How to Protect Your Practice From a DEA Investigation

How to Protect Your Practice From a Drug Diversion Investigation | Clinical Pain Advisor

A look at our situation from a different perspective:

Healthcare providers got an insider’s look at how law-enforcement officials conduct drug diversion investigations, learning how to avoid unintentional mistakes that may garner unwanted scrutiny from regulatory bodies and how to better protect their practices.

Two members of the National Association of Drug Diversion Investigators, Marc Gonzalez, PharmD, and Steven Louie, JD, hosted an interactive session detailing actual cases in which “pill mills” were busted, letting clinicians enact scenarios in which they assume the role of the drug diversion investigator.  

There are a lot of things that are done in the background that regulatory and law enforcement do that practitioners have no clue about.
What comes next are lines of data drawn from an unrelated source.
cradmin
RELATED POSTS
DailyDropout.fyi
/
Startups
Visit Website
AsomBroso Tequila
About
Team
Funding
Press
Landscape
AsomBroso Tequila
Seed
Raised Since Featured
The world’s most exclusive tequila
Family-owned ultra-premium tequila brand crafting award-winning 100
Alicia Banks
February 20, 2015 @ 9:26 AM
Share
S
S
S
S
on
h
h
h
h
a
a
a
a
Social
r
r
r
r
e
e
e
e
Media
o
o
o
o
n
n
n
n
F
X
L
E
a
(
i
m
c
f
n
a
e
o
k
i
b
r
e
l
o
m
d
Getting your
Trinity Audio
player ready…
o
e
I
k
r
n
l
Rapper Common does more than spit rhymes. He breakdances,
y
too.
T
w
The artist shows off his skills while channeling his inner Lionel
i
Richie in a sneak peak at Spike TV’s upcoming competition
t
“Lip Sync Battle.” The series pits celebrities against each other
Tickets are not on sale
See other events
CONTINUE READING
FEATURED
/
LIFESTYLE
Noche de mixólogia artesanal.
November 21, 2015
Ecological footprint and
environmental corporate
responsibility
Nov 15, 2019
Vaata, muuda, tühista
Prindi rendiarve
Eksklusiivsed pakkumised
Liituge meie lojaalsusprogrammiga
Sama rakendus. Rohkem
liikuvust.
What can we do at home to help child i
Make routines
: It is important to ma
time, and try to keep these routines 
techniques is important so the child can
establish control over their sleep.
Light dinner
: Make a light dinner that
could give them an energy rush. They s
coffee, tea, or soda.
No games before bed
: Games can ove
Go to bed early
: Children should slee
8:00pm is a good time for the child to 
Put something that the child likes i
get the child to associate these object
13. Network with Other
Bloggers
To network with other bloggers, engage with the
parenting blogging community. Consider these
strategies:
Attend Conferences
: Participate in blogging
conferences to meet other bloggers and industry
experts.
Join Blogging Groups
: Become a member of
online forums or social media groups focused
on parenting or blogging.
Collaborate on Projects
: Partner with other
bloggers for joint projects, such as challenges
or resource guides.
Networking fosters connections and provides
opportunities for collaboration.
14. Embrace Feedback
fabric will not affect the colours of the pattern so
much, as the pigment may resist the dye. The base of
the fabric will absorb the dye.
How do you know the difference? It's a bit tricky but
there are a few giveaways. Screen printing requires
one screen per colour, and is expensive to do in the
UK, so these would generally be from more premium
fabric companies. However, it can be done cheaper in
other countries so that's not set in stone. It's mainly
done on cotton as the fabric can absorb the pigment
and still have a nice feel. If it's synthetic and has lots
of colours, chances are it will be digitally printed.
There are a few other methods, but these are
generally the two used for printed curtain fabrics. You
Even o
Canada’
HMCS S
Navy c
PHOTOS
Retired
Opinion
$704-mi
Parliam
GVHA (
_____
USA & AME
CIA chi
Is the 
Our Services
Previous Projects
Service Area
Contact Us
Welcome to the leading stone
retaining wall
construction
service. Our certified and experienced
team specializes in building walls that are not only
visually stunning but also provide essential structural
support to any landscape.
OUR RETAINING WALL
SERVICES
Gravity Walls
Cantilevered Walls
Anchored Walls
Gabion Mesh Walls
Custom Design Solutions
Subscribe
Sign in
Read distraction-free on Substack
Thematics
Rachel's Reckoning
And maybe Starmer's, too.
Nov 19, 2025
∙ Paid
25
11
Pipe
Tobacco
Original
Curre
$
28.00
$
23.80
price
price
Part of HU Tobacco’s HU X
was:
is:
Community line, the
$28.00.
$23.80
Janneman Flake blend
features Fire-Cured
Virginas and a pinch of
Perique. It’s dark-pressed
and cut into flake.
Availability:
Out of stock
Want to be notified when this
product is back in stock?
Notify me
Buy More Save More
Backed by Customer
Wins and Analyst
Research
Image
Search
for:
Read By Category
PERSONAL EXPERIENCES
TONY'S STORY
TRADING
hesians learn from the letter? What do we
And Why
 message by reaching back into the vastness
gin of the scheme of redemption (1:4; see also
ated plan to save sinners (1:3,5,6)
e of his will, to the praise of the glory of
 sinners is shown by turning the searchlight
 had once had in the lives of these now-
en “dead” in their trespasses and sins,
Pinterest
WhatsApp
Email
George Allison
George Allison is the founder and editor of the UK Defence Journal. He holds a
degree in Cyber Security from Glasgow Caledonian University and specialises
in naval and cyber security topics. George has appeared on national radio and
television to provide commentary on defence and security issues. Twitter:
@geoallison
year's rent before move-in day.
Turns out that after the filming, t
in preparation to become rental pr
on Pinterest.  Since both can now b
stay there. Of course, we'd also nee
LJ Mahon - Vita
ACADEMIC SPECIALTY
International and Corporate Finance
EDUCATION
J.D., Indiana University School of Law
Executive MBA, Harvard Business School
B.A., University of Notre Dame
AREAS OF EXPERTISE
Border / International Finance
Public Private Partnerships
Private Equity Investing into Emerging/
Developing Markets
If you know this, you’ll be better able to protect yourself and know what red flags will get their attention,” Gonzalez said.

Gonzalez and Louie identified a laundry list of factors from previously documented legal cases that could provoke probable cause for law enforcement to obtain a warrant, make an arrest, or conduct a personal or property search in the event that criminal charges are being considered for drug diversion (see Table).

RedFlags Diversion

The investigators then assigned clinicians to work in teams to develop a plan for how they would act on anonymous tips provided for several case-based scenarios, as well as for organizing an undercover investigation and obtaining a search warrant. While working through the cases, Dr. Gonzalez and Mr. Louie offered practical advice to attendees in the event that become subjects of a drug diversion investigation.  

5 Tips for Surviving a Drug Diversion Investigation

1) Observe the right to remain silent. Oftentimes when regulatory agencies and law enforcement start an investigation, clinicians become what Dr. Gonzalez described as “talking heads,” freely offering information about incidents that often have nothing to do with the topic of the investigation. “Be quiet and wait to find out what is going on. Make use of due process in the United States, and do not talk until you have legal representation,” he instructed.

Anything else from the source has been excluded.